-- RECORDS SHOWN follows --

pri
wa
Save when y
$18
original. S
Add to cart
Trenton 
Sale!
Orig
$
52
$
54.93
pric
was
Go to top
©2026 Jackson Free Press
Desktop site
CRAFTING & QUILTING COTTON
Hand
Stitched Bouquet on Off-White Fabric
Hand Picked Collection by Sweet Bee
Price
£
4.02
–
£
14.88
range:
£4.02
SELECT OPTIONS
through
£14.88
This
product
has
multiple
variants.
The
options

-- RECORDS SHOWN concluded --
-- RECORDS SHOWN follows --

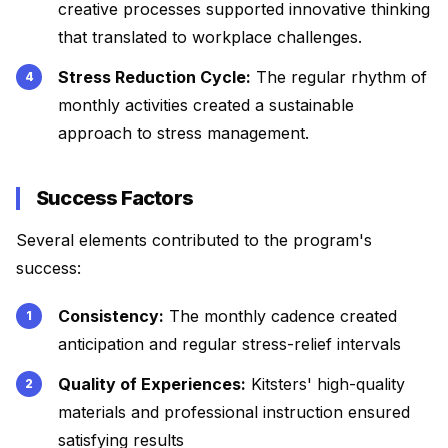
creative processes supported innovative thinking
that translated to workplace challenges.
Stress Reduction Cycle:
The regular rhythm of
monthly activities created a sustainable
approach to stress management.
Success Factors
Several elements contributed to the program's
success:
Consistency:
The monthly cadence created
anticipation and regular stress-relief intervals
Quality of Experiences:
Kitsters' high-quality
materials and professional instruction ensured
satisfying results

-- RECORDS SHOWN concluded --
-- RECORDS SHOWN follows --

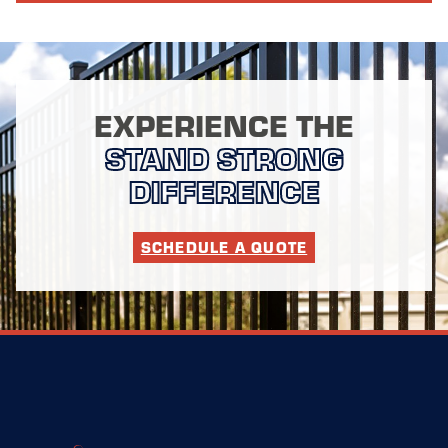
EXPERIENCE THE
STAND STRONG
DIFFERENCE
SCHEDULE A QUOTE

-- RECORDS SHOWN concluded --

Which lines of the data include the word "Hand"? Copy each one.

RESULT FOR THIS EXERCISE:
Hand
Hand Picked Collection by Sweet Bee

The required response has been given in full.